Users of Killarney National Park are being asked to keep an eye out for otters – one of the country’s rarest mammals. The National Parks and Wildlife Service IS launching […]



Users of Killarney National Park are being asked to keep an eye out for otters – one of the country’s rarest mammals.

The National Parks and Wildlife Service IS launching a new National Otter Survey and has teamed up with researchers in Queen’s University Belfast and the National Biodiversity Data Centre to collect and collate otter records from right across the country.

The new survey will map otters and compare results to the last survey, carried out in 2010-11.

NPWS teams will be looking for characteristic signs of otters at over 900 sites throughout the country, including rivers, lakes and the coast.

Members of the public are asked to keep their eyes peeled for otters and to get involved in this national survey by adding their sightings to the survey results.

Otters are mostly active at night and most typically seen at dawn or dusk. They may be spotted from bridges swimming in rivers or along the rocky seashore.
Otters are brown, about 80 cm (30 inches) long and can be seen gliding along the water surface before diving to show their distinctive long pointed tail which is almost as long again as their body.
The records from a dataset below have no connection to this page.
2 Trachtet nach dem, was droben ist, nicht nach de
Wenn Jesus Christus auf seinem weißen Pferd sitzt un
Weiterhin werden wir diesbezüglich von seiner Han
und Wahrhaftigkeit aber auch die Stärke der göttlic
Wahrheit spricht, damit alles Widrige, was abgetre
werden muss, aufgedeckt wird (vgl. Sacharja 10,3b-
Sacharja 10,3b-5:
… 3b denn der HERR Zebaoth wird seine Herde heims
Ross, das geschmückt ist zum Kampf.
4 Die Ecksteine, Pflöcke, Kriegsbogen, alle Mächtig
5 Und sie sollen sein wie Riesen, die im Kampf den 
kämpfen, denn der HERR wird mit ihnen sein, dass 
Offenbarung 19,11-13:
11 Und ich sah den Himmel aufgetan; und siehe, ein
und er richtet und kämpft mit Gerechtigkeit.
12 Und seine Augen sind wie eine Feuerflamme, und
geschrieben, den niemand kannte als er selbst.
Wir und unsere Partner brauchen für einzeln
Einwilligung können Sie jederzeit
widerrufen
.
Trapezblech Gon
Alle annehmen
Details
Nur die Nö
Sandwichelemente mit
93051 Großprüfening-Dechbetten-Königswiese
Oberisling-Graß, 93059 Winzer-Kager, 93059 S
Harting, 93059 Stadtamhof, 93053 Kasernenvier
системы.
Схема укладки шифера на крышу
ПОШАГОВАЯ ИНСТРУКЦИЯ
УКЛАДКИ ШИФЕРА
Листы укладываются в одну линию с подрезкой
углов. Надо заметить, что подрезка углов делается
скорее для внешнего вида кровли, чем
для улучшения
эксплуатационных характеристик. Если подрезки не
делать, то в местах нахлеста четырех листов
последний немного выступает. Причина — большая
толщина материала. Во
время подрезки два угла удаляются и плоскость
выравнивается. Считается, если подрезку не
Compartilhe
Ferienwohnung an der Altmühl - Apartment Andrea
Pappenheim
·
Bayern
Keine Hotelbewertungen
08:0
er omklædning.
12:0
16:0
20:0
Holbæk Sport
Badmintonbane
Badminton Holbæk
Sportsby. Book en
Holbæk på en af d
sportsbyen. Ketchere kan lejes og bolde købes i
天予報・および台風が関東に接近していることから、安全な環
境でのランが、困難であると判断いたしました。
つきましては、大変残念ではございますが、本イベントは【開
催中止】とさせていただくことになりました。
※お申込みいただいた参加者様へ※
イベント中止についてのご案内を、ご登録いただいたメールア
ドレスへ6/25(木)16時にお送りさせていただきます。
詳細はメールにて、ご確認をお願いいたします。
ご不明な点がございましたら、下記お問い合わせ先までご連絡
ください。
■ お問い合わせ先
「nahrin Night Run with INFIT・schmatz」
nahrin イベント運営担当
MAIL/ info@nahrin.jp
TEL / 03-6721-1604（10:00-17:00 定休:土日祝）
Dr Ferdia Marnell, Mammal Specialist with the NPWS, said:

“The otter is one of Ireland’s most elusive animals so getting as many people involved in the survey as possible will be important if we are to get good coverage. Otters are rarely seen, so instead, over the coming months, NPWS staff will be searching for otter tracks and signs.”

Dr Ferdia Marnell, Mammal Specialist with the NPWS, said:

“Otters have large, webbed feet and leave distinctive footprints, but these can be hard to find. Fortunately, otters mark their territory using droppings known as spraints. Otters deposit spraints conspicuously on boulders along riverbanks, logs on lake shores or the rocky high tide line. Spraints can be up to 10 cm or 3 inches long, black through to white but commonly brown, tarry to powdery in consistency and straight or curved making them tricky to identify. Luckily, they commonly contain fish bones and crayfish shells which are the otters favoured diet making them easy to tell apart from the droppings of birds and other mammals.”

The otter and its habitat are protected under the EU Habitats Directive which requires that Ireland reports on the status of the species every six years. The next report is due in 2025.

The otter suffered significant declines across much of continental Europe during the 1970s, ‘80s and ‘90s but remained widespread in Ireland. The most recent Irish survey (2010-2011) found signs of otter from all counties of Ireland and from sea-shore to mountain streams.

The otter hunts in water, but spends much of its time on land, and as a result is vulnerable to river corridor management such as culverting, dredging and the clearance of bankside vegetation, as well as pollution, pesticides, oil spillages, coastal developments and road traffic.